Chiarelli had danced around the question, claiming Ontario needed “surplus generation,” but Hillier kept hounding him and finally, Chiarelli responded.
Mr. Randy Hillier: “Listen, I understand that we want to have a margin of surplus. We all can understand that, because you don’t know specifically and exactly how much is going to be needed at any particular point in time. But let’s get back to the question. What are our estimated losses—do you have an estimate—for this year and next year, cumulatively, in our losses of trades?”
Hon. Bob Chiarelli: “Can I ask you to give me 30 seconds without interruption? Just a few seconds, okay?”
Mr. Randy Hillier: “Well, if you can answer the question—60 seconds.”
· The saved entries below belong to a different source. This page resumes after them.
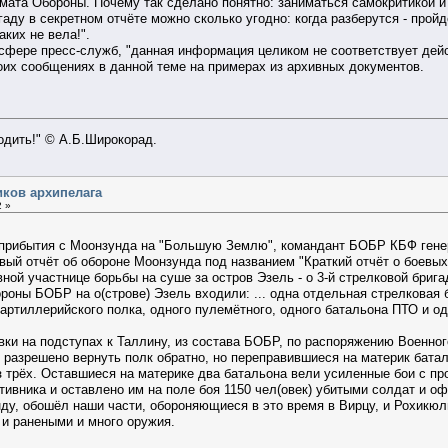
омата Обороны. Почему так сделано понятно: заниматься самокритикой 
гаду в секретном отчёте можно сколько угодно: когда разберутся - прой
аких не вела!".
в сфере пресс-служб, "данная информация целиком не соответствует дейс
их сообщениях в данной теме на примерах из архивных документов.
ходить!" © А.Б.Широкорад.
иков архипелага
2 »
е прибытия с Моонзунда на "Большую Землю", командант БОБР КБФ гене
вый отчёт об обороне Моонзунда под названием "Краткий отчёт о боевых
вной участнице борьбы на суше за остров Эзель - о 3-й стрелковой бриг
роны БОБР на о(строве) Эзель входили: ... одна отдельная стрелковая б
артиллерийского полка, одного пулемётного, одного батальона ПТО и од
овки на подступах к Таллину, из состава БОБР, по распоряжению Военн
о разрешено вернуть полк обратно, но переправившиеся на материк бата
з трёх. Оставшиеся на материке два батальона вели усиленные бои с про
тивника и оставлено им на поле боя 1150 чел(овек) убитыми солдат и оф
ду, обошёл наши части, обороняющиеся в это время в Вирцу, и Рохикюль
 и ранеными и много оружия.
Hon. Bob Chiarelli: “Walmart buys snow blowers. They expect to sell X number of snow blowers in a winter. At the end of the winter, if they haven’t sold those snow blowers, they sell them at a discount. They’re selling them for less than their costs. That’s part of doing business.
The electricity system is exactly the same as Walmart. Why do they have sales? Why do they sell a product that is worth X number of dollars in November for less when they’re selling it in March or April? Why do they do it? They’re giving it away. They’re losing money. How much have they lost?”
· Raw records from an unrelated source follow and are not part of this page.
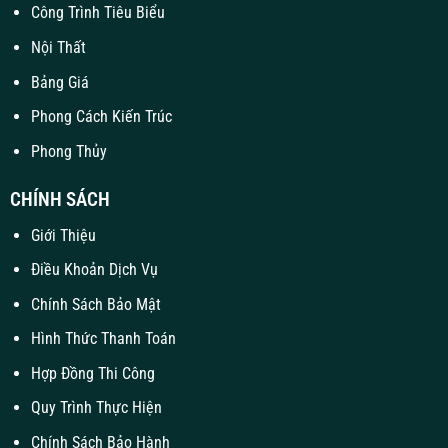
Công Trình Tiêu Biểu
Nội Thất
Bảng Giá
Phong Cách Kiến Trúc
Phong Thủy
CHÍNH SÁCH
Giới Thiệu
Điều Khoản Dịch Vụ
Chính Sách Bảo Mật
Hình Thức Thanh Toán
Hợp Đồng Thi Công
Quy Trình Thực Hiện
Chính Sách Bảo Hành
Walmart. Ontario’s electricity system is “exactly the same” as Walmart.
Here’s what the Ontario Auditor General’s report for 2011 said about what Ontario lost by exporting electricity surpluses.
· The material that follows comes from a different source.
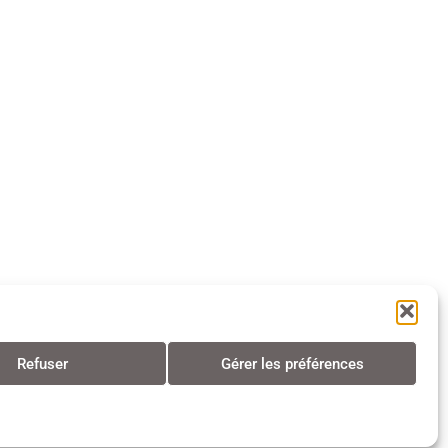
Refuser
Gérer les préférences
s • Tous droits réservés • 2024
“Based on our analysis of net exports and pricing data from the IESO, we estimated that from 2005 to the end of our audit in 2011, Ontario received $1.8 billion less for its electricity exports than what it actually cost electricity ratepayers of Ontario.”
The losses highlighted in the AG’s report are related to the creation of the Global Adjustment or GA. The buyers of our surplus electricity only pay the HOEP (hourly Ontario electricity price) and Ontario’s consumers pick up the difference between the contracted price for generation and the HOEP. It was that difference, the GA, that the AG’s report highlighted.
Ontario has seen three more years of generation since that report and each one has meant increasing costs to Ontario’s electricity consumers. For 2012, IESO reported our exports were 14.6 terawatt hours (TWh) and generated an average price of $24.1 million/TWh, but the costs to Ontario’s consumers for that generation included the GA which was an additional $49.6 million/TWh—that resulted in a cost of $724 million. 2013 was worse: Ontario exported 18.3 TWh generating $26.5 million/TWh with the GA cost at $59.0 million/TWh for a cost of $1.007 billion. 2014 was slightly worse again, with exports of 19.1 TWh generating $36.0 million/TWh, costing ratepayers $53.5 million/TWh for the GA, creating a loss of $1.022 billion.
So, those three years cost ratepayers $2.75 billion for the 52 TWh (11.3% of total generation of 459.8 TWh) of exported power we didn’t need, bringing losses since creation of the GA to $4.550 billion.
Ontario’s ratepayers might be much better off if Walmart really was running the electricity system in Ontario. At least Walmart isn’t continually running at a loss.